In 2015, the Hilton Foundation embarked on a new funding strategy for hospitality workforce development. The Foundation needed to decide where to focus its efforts. Researchers encouraged the Foundation to invest in markets that that have both a large hospitality industry as well as above average rates of economic distress. As a result, we learned that hospitality is not only the largest employer in New Orleans, but there are extensive hospitality-specific opportunities due to New Orleans’ massive visitor rates in recent years. Due to its popularity as a destination and the challenges many of its youth face, New Orleans is especially poised for workforce development programs in this sector.

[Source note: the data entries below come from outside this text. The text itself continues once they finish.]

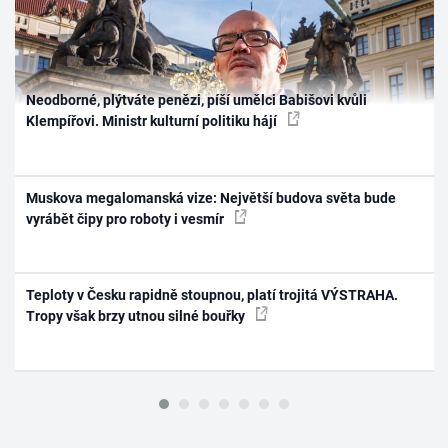
Neodborné, plýtváte penězi, píší umělci Babišovi kvůli
Klempířovi. Ministr kulturní politiku hájí
Muskova megalomanská vize: Největší budova světa bude
vyrábět čipy pro roboty i vesmír
Teploty v Česku rapidně stoupnou, platí trojitá VÝSTRAHA.
Tropy však brzy utnou silné bouřky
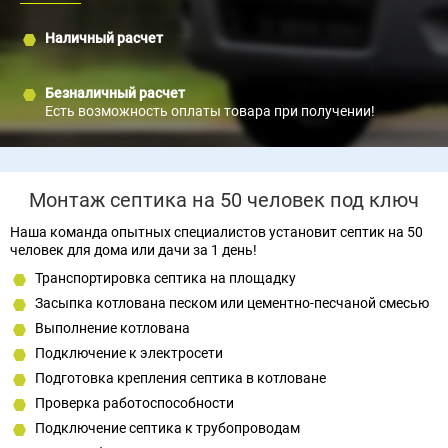
Наличный расчет
Безналичный расчет
Есть возможность оплаты товара при получении!
Монтаж септика на 50 человек под ключ
Наша команда опытных специалистов установит септик на 50
человек для дома или дачи за 1 день!
Транспортировка септика на площадку
Засыпка котлована песком или цементно-песчаной смесью
Выполнение котлована
Подключение к электросети
Подготовка крепления септика в котловане
Проверка работоспособности
Подключение септика к трубопроводам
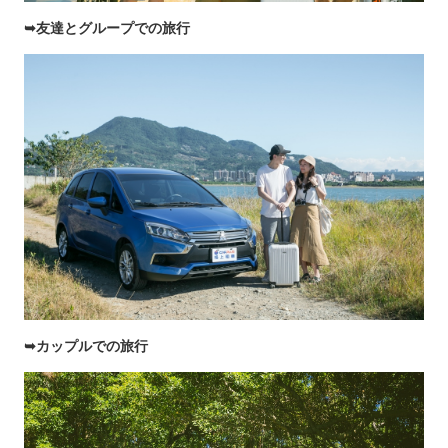
➥友達とグループでの旅行
➥カップルでの旅行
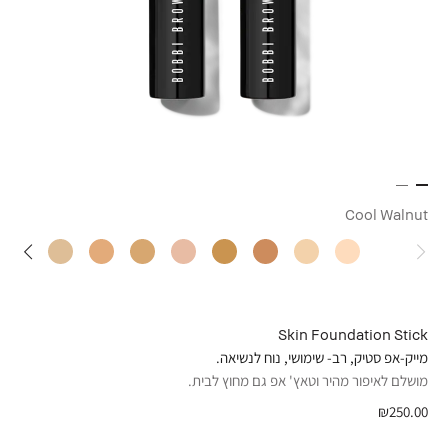
Cool Walnut
Skin Foundation Stick
מייק-אפ סטיק, רב- שימושי, נוח לנשיאה.
מושלם לאיפור מהיר וטאץ' אפ גם מחוץ לבית.
₪250.00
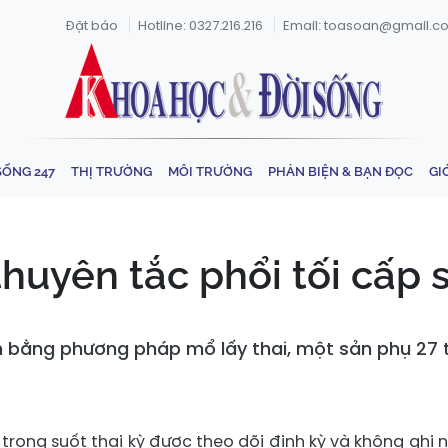
Đặt báo
Hotline: 0327.216.216
Email: toasoan@gmail.c
SỐNG 247
THỊ TRƯỜNG
MÔI TRƯỜNG
PHẢN BIỆN & BẠN ĐỌC
GI
huyên tắc phổi tối cấp 
 bằng phương pháp mổ lấy thai, một sản phụ 27 tu
) trong suốt thai kỳ được theo dõi định kỳ và không ghi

Another youth development provider in New Orleans, Liberty’s Kitchen, not only trains its graduates for entry-level positions in the industry, but also supports them in career development so that youth continue to obtain better jobs with higher wages over time– even if that process sometime means leaving hospitality for other industries.

Liberty's Kitchen

“When you come from a middle class background, you have people who are placing bets on you throughout your life,” explains Harry Schnur, director of development at Liberty’s Kitchen. “You’re being encouraged to try things. If you fail, people tell you that’s okay and encourage you to try again. The problem we see is that so many of our students not only don’t have anyone betting on them, they actually face a system that is actively betting against them.”

Workers need jobs. The hospitality industry also needs workers. Turnover and retention can be industry challenges; yet, there are a projected 30,000 job openings over the next 10 years in New Orleans alone; and nearly 23 percent of these will be middle- or high-skill jobs.

Back at Café Reconcile, the lunch shift is wrapping up. As the students relax, smile, and wipe down the tables, it is clear that they are gaining not only job skills, but a sense of community, connectedness and confidence.

“We work with exceptionally capable and hardworking young people and we point them in a direction that is accessible and reduces barriers,” remarks Litchfield. “It’s not that they can’t work or don’t want to work, it’s the other stuff in life that’s challenging, and there is a whole community that is working on that.”